Overriding Vetoes

Democrats are plotting a rapid override of three expected vetoes of spending bills by George W. Bush, who did not veto a single bill until his sixth year as president.

The first override of Bush’s presidency is certain on the water projects bill, a favorite source of pork for Congress that passed this year by the usual overwhelming margin. Democratic leaders plan to keep passing bills to expand the State Children’s Health Insurance Program (SCHIP) until enough shaky Republican House members succumb to get the two-thirds override vote.

The third attempted override would involve a contemplated merger of Defense appropriations with spending for Labor-HHS. That package would contain so many pet earmarks for individual lawmakers that it would be difficult to sustain a veto.


One origin of "Reagan 21," a bicameral Republican reform caucus unveiled Wednesday, is disgust by a junior House member, Rep. John Campbell, with freewheeling use of earmarks by one of the party’s senior figures, Rep. Jerry Lewis.

Campbell, in his first full year in Congress, earlier this session stopped coming to California GOP House delegation caucuses because Lewis was attending them. Lewis’s earmarks for friends generated Justice Department scrutiny, but he remained as ranking Republican on the House Appropriations Committee.

Reagan 21, committed to "a 21st Century conservative governing philosophy," pledges to end all earmarks. Its founding statement calls it "essential that all public officials, including Members of Congress, be held to the highest possible standard." In addition to Campbell and other House reformers, the group includes Sens. Tom Coburn and Jim DeMint.


Gen. Michael V. Hayden, the CIA director coming under heavy Democratic fire for the first time, maintains good personal relations with one of the Bush administration’s sharpest Democratic critics: Sen. Patrick Leahy.

Hayden has been attacked recently for launching an inquiry into CIA Inspector General John Helgerson because he has come down hard on the agency’s treatment of detained prisoners.
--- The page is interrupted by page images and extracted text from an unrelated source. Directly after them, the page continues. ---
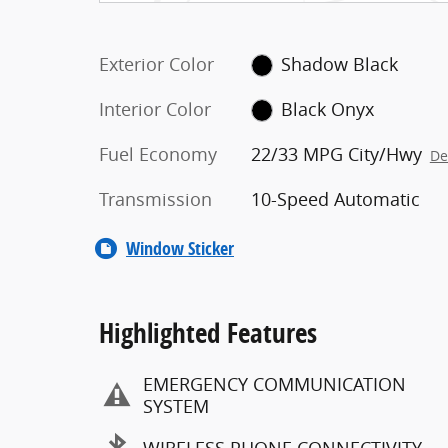
Exterior Color
Shadow Black
Interior Color
Black Onyx
Fuel Economy
22/33 MPG City/Hwy
De
Transmission
10-Speed Automatic
Window Sticker
Highlighted Features
EMERGENCY COMMUNICATION
SYSTEM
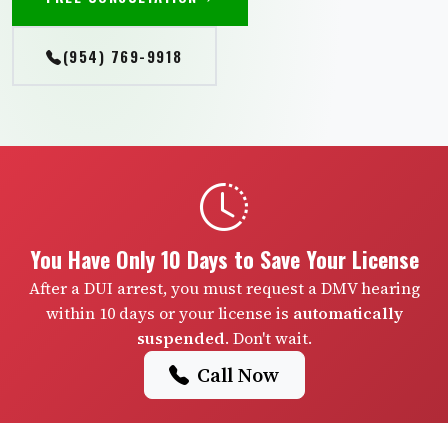
(954) 769-9918
You Have Only 10 Days to Save Your License
After a DUI arrest, you must request a DMV hearing
within 10 days or your license is
automatically
suspended
. Don't wait.
Call Now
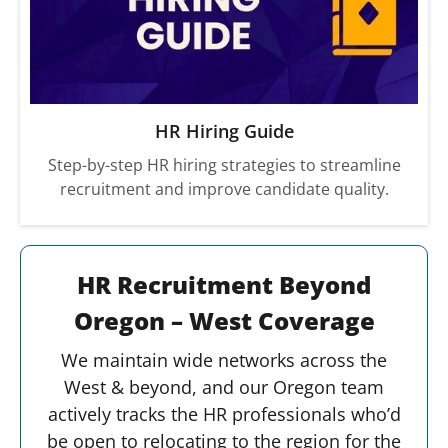
HR Hiring Guide
Step-by-step HR hiring strategies to streamline
recruitment and improve candidate quality.
HR Recruitment Beyond
Oregon – West Coverage
We maintain wide networks across the
West & beyond, and our Oregon team
actively tracks the HR professionals who’d
be open to relocating to the region for the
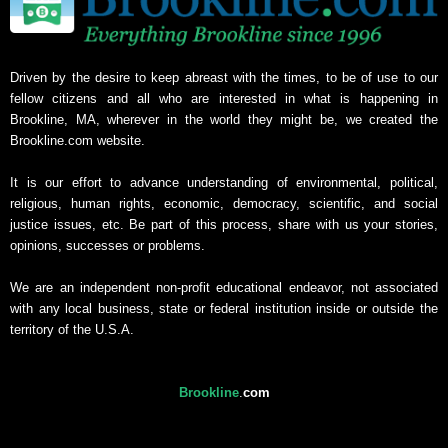
Driven by the desire to keep abreast with the times, to be of use to our
fellow citizens and all who are interested in what is happening in
Brookline, MA, wherever in the world they might be, we created the
Brookline.com website.
It is our effort to advance understanding of environmental, political,
religious, human rights, economic, democracy, scientific, and social
justice issues, etc. Be part of this process, share with us your stories,
opinions, successes or problems.
We are an independent non-profit educational endeavor, not associated
with any local business, state or federal institution inside or outside the
territory of the U.S.A.
Brookline
.
com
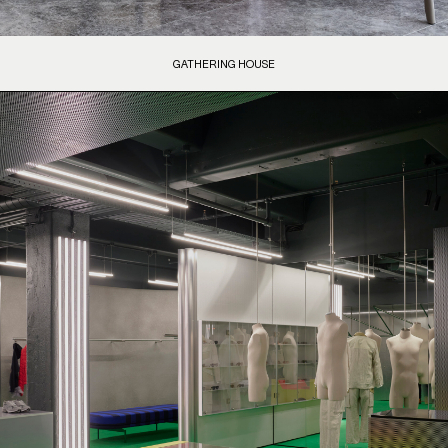
GATHERING HOUSE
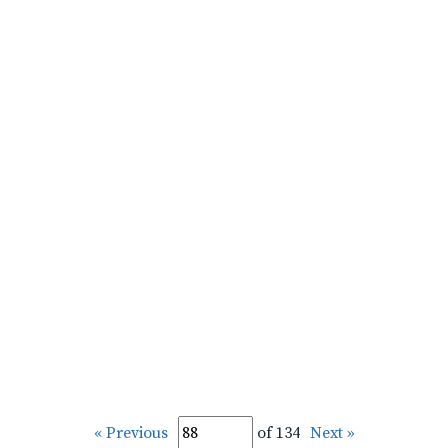
« Previous
of 134
Next »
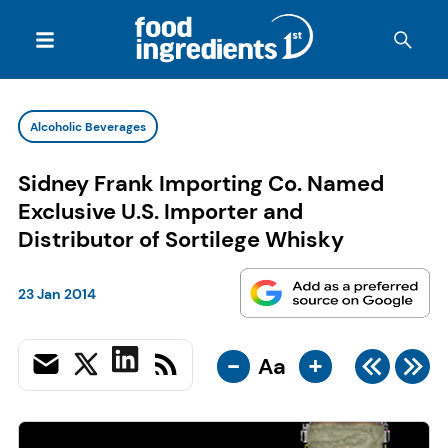
Alcoholic Beverages
Sidney Frank Importing Co. Named
Exclusive U.S. Importer and
Distributor of Sortilege Whisky
23 Jan 2014
-
+
Aa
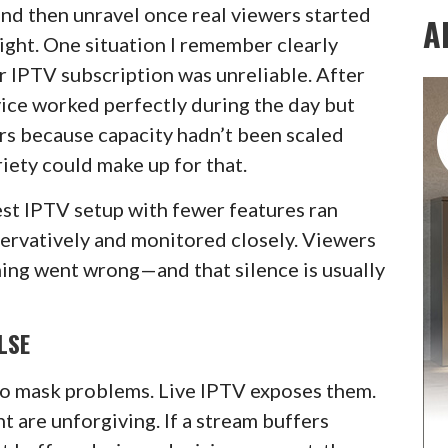
and then unravel once real viewers started
A
ight. One situation I remember clearly
r IPTV subscription was unreliable. After
rvice worked perfectly during the day but
rs because capacity hadn’t been scaled
iety could make up for that.
est IPTV setup with fewer features ran
servatively and monitored closely. Viewers
hing went wrong—and that silence is usually
LSE
o mask problems. Live IPTV exposes them.
t are unforgiving. If a stream buffers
Hayden has recently discussed the situation privately with Leahy, a former vice chairman of the Senate Intelligence Committee.

A career Air Force staff officer, Hayden was named director of the National Security Agency by President Bill Clinton in his last year as president and was held over by President Bush. Republican members of Congress have complained privately that Hayden is too chummy with Democrats.


A survey by the conservative weekly Human Events, participated in by over 2,000 subscribers and other people on its e-mail lists, showed they narrowly preferred former Sen. Fred Thompson for the Republican presidential nomination.

Thompson had 25 percent, followed by former New York Mayor Rudy Giuliani at 20 percent, former Arkansas Gov. Mike Huckabee with 19 percent and former Massachusetts Gov. Mitt Romney at 13 percent. Outcomes for other candidates were Reps. Ron Paul and Duncan Hunter, 8 percent each; Rep. Tom Tancredo, 5 percent; and Sen. John McCain, dead last at 2 percent.

McCain’s low standing could be attributed to his position on illegal immigration, which was voted the most important issue raised by Human Events. Health came in last among the listed issues.


Liberal Republican Sen. Olympia Snowe of Maine broke a solid Republican front on the Senate Finance Committee asking Democratic Chairman Max Baucus for committee consideration of a no-increase tax package.

Snowe did not sign the letter Wednesday calling for relief from expansion of the individual Alternative Minimum Tax (AMT) without offsetting increases in tax revenue. "We are willing to work with you," the Republicans told Baucus, "to pass tax relief, including relief for the AMT, that does not include tax increases."

Sen. Chuck Grassley, ranking Republican on the Finance Committee and  a maverick on tax issues recently, led off the party letter. Signers included moderate Sen. Gordon Smith, who faces a serious challenge for re-election in Oregon next year.